You are viewing a plain text version of this content. The canonical link for it is here.

Posted to user@kudu.apache.org by 夏天松 <wu...@gmail.com> on 2020/03/25 03:29:10 UTC

hash and range partition uneven distribution for one tablet server

I have a hot data insert problem when using kudu. If I use both hash and
range partition, all buckets will be unevenly distributed.
Kudu cluster distribution:  3 master and 5 tablet server

My create table sql:
CREATE TABLE tmp.sales_by_year (
  device_id STRING NOT NULL,
  update_date STRING NOT NULL,
  update_time STRING NOT NULL,
  object_name STRING NOT NULL,
  attribute_name STRING NOT NULL,
  present_value STRING NULL,
  PRIMARY KEY (device_id, update_date, update_time, object_name,
attribute_name)
)
PARTITION BY HASH (device_id) PARTITIONS 5, RANGE (update_date) (
  PARTITION '2020-03-21'<= VALUES < '2020-03-22'
)
STORED AS KUDU;

Then I hope when update_date = '2020-03-21' , every tablet server has one
partition , but the real distribution is not like this.
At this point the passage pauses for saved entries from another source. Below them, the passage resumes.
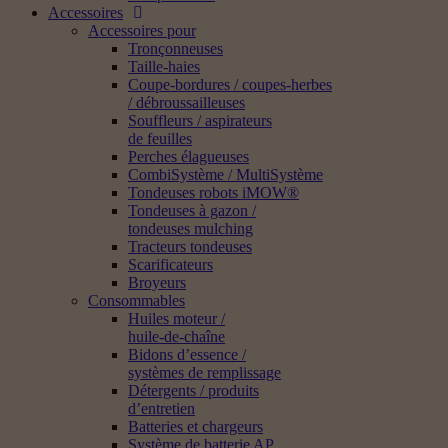
Accessoires
Accessoires pour
Tronçonneuses
Taille-haies
Coupe-bordures / coupes-herbes
/ débroussailleuses
Souffleurs / aspirateurs
de feuilles
Perches élagueuses
CombiSystème / MultiSystème
Tondeuses robots iMOW®
Tondeuses à gazon /
tondeuses mulching
Tracteurs tondeuses
Scarificateurs
Broyeurs
Consommables
Huiles moteur /
huile-de-chaîne
Bidons d’essence /
systèmes de remplissage
Détergents / produits
d’entretien
Batteries et chargeurs
Système de batterie AP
The real
distribution is that some machines have no partitions, and some have 2 or 3
partitions. This situation leads to high CPU usage on some machines when
writing large amounts of time series data.
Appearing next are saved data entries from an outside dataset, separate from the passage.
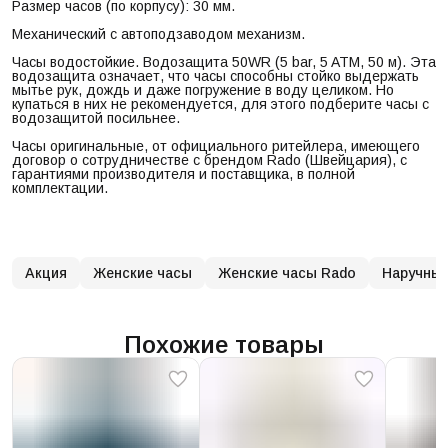
Размер часов (по корпусу): 30 мм.
Механический с автоподзаводом механизм.
Часы водостойкие. Водозащита 50WR (5 bar, 5 ATM, 50 м). Эта
водозащита означает, что часы способны стойко выдержать
мытье рук, дождь и даже погружение в воду целиком. Но
купаться в них не рекомендуется, для этого подберите часы с
водозащитой посильнее.
Часы оригинальные, от официального ритейлера, имеющего
договор о сотрудничестве с брендом Rado (Швейцария), с
гарантиями производителя и поставщика, в полной
комплектации.
Акция
Женские часы
Женские часы Rado
Наручные
Похожие товары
Please help me, how can i solve this problem.

Re: hash and range partition uneven distribution for one tablet server

Posted by Adar Lieber-Dembo <ad...@cloudera.com>.
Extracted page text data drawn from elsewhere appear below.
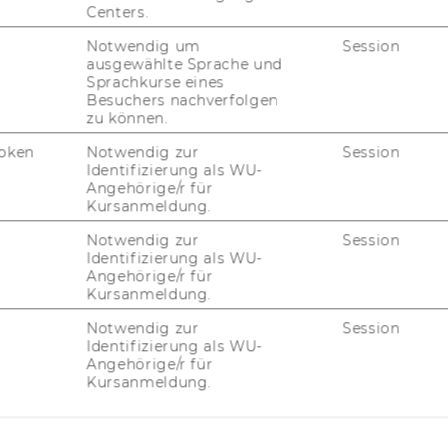
Centers.
Notwendig um
Session
ausgewählte Sprache und
Sprachkurse eines
Besuchers nachverfolgen
zu können.
JOBS
oken
Notwendig zur
Session
Identifizierung als WU-
JOBS
Angehörige/r für
Kursanmeldung.
JOBPORTAL
Notwendig zur
Session
Identifizierung als WU-
RESEARCH CAREER
Angehörige/r für
Kursanmeldung.
WELCOME SERVICES
Notwendig zur
Session
Identifizierung als WU-
JOBS MIT WU-STUDIUM
Angehörige/r für
Kursanmeldung.
KARRIEREKONTAKTE AN DER
WU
What you're seeing sort of makes sense given that partition assignment
uses "power of 2" selection process: two servers are chosen at random,
and the one with the fewer partitions is selected as the recipient of
the new partition. Given enough partitions, this algorithm should
result in an even distribution of partitions across servers. But since
you're only assigning 5 (or 15, if the replication factor is 3)
partitions to 5 servers, there may be some skew.

Have you tried running the Kudu rebalancer tool? That's "kudu cluster
rebalance". It'll redistribute your partitions to minimize skew across
tservers.

All that said, we currently don't have a mechanism to distribute
tablet leaders evenly across the cluster, so you may still see
hotspotting on writes if one server happens to host more leaders than
the others and if those leaders are servicing a high write load.

On Tue, Mar 24, 2020 at 9:09 PM 夏天松 <wu...@gmail.com> wrote:
>
> I have a hot data insert problem when using kudu. If I use both hash and range partition, all buckets will be unevenly distributed.
> Kudu cluster distribution:  3 master and 5 tablet server
>
> My create table sql:
> CREATE TABLE tmp.sales_by_year (
>   device_id STRING NOT NULL,
>   update_date STRING NOT NULL,
>   update_time STRING NOT NULL,
>   object_name STRING NOT NULL,
>   attribute_name STRING NOT NULL,
>   present_value STRING NULL,
>   PRIMARY KEY (device_id, update_date, update_time, object_name, attribute_name)
> )
> PARTITION BY HASH (device_id) PARTITIONS 5, RANGE (update_date) (
>   PARTITION '2020-03-21'<= VALUES < '2020-03-22'
> )
> STORED AS KUDU;
>
> Then I hope when update_date = '2020-03-21' , every tablet server has one partition , but the real distribution is not like this. The real distribution is that some machines have no partitions, and some have 2 or 3 partitions. This situation leads to high CPU usage on some machines when writing large amounts of time series data.
>
> Please help me, how can i solve this problem.